Prejudice to employer
[35] The appellant submitted that extending the time limit to file an appeal will not prejudice the employer. Although I agree that granting an extension of time will not prejudice the employer in any substantial way, I cannot conclude that the appellant exercised sufficient due diligence in this matter to justify such an extension. In that regard I agree with my colleague’s reasoning in Alex Hoffman: “[…] the absence of actual prejudice would bear more weight, in my opinion had the appellant justified the delay by cogent and compelling explanations and diligent actions […]”.
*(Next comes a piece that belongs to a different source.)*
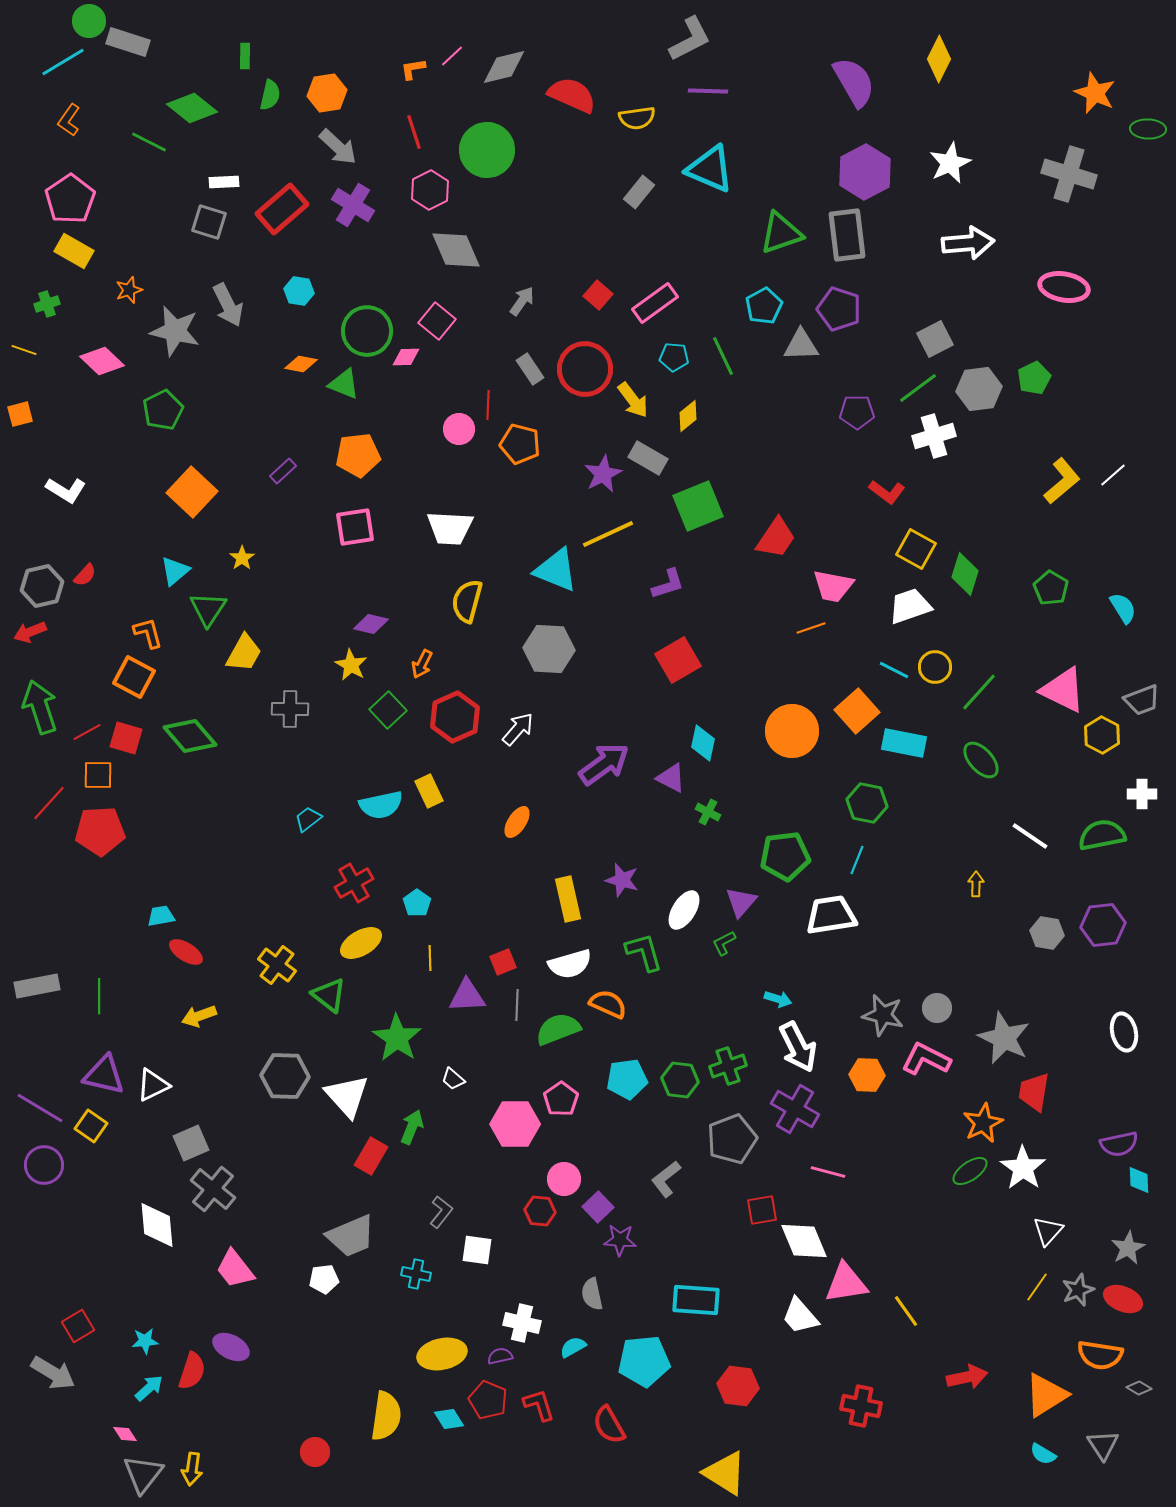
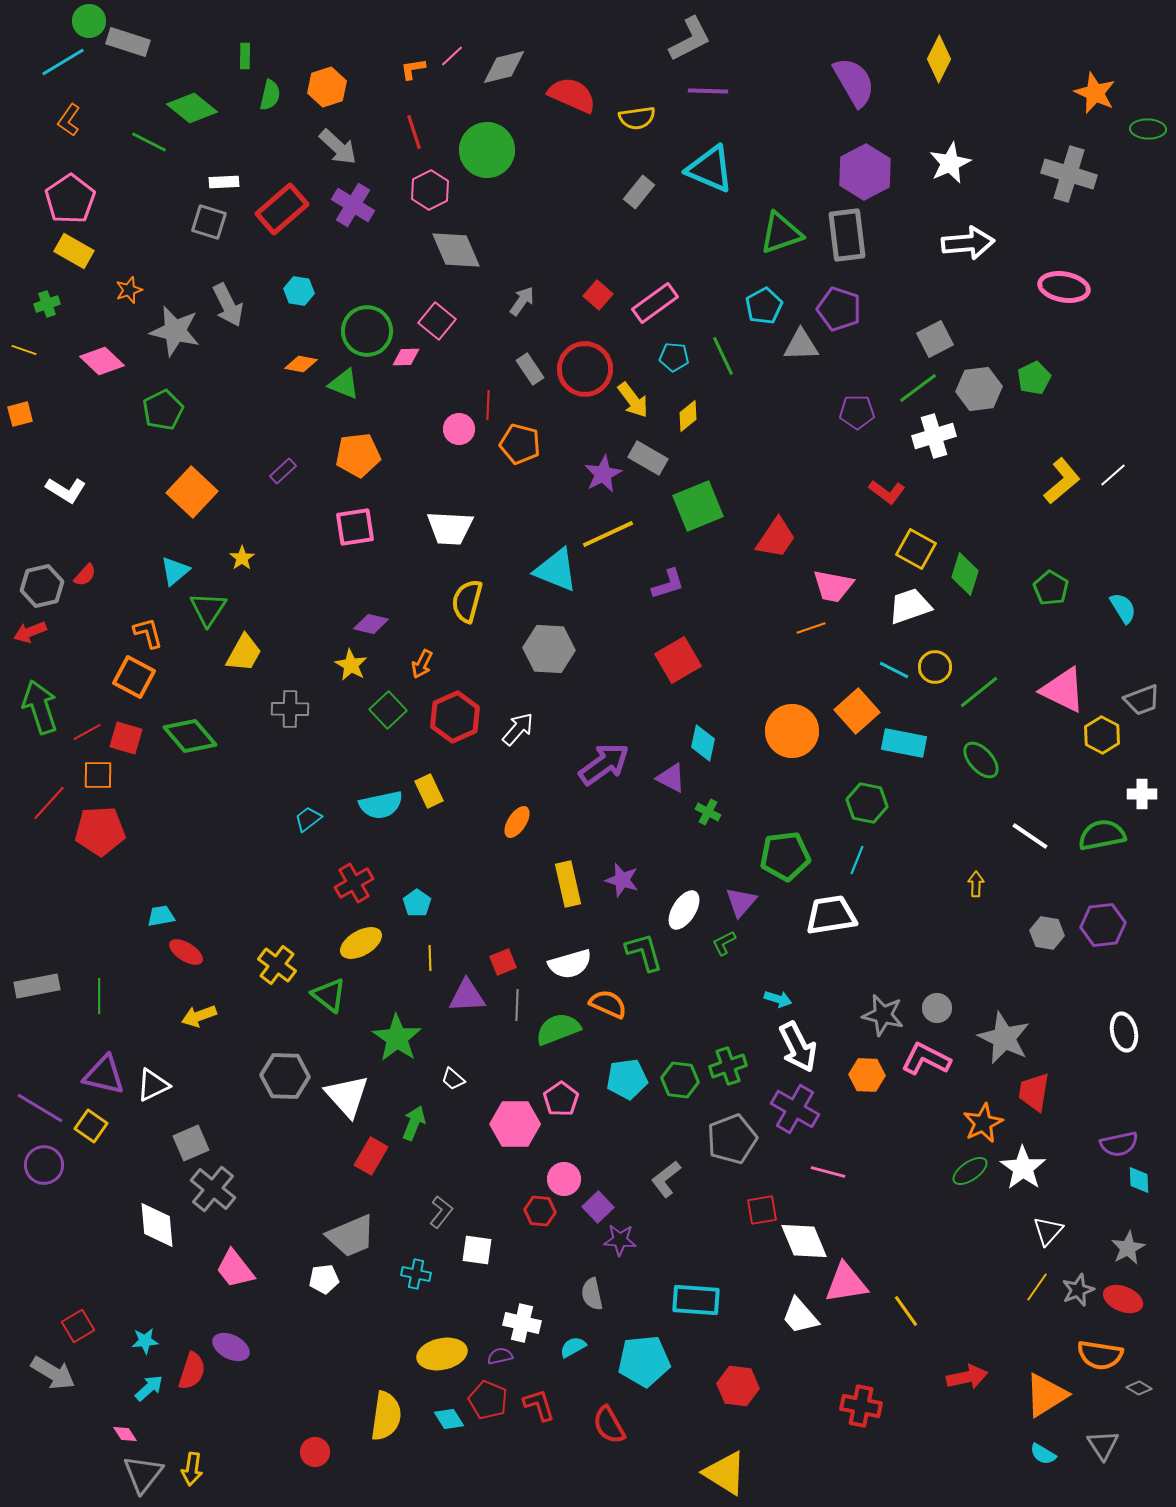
orange hexagon at (327, 93): moved 6 px up; rotated 9 degrees counterclockwise
green line at (979, 692): rotated 9 degrees clockwise
yellow rectangle at (568, 899): moved 15 px up
green arrow at (412, 1127): moved 2 px right, 4 px up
[36] As detailed above, I cannot conclude that Mr Bruce exercised diligent action in the matter, and thus the fact that there is no prejudice to the employer does not override the need for due diligence in order to grant the extension.
Conclusion
[37] I am therefore of the opinion that I should not exercise my discretion to grant the appellant’s request for an extension to file his appeal. The appellant’s family circumstances at the relevant time, while certainly stressful, did not seriously impede his ability to file an appeal within the 10-day time limit. Especially, given that the appellant was represented by his union representative and that, he, the union representative and counsel for the union were all aware of the right to appeal and the deadline to do so. Accordingly, I believe that the appellant had the means and opportunity to act diligently and ensure that the appeal was filed within the required timeframe.
Decision
[38] For these reasons, the request for an extension of time for filing the appeal is denied. As a result, the appeal is dismissed.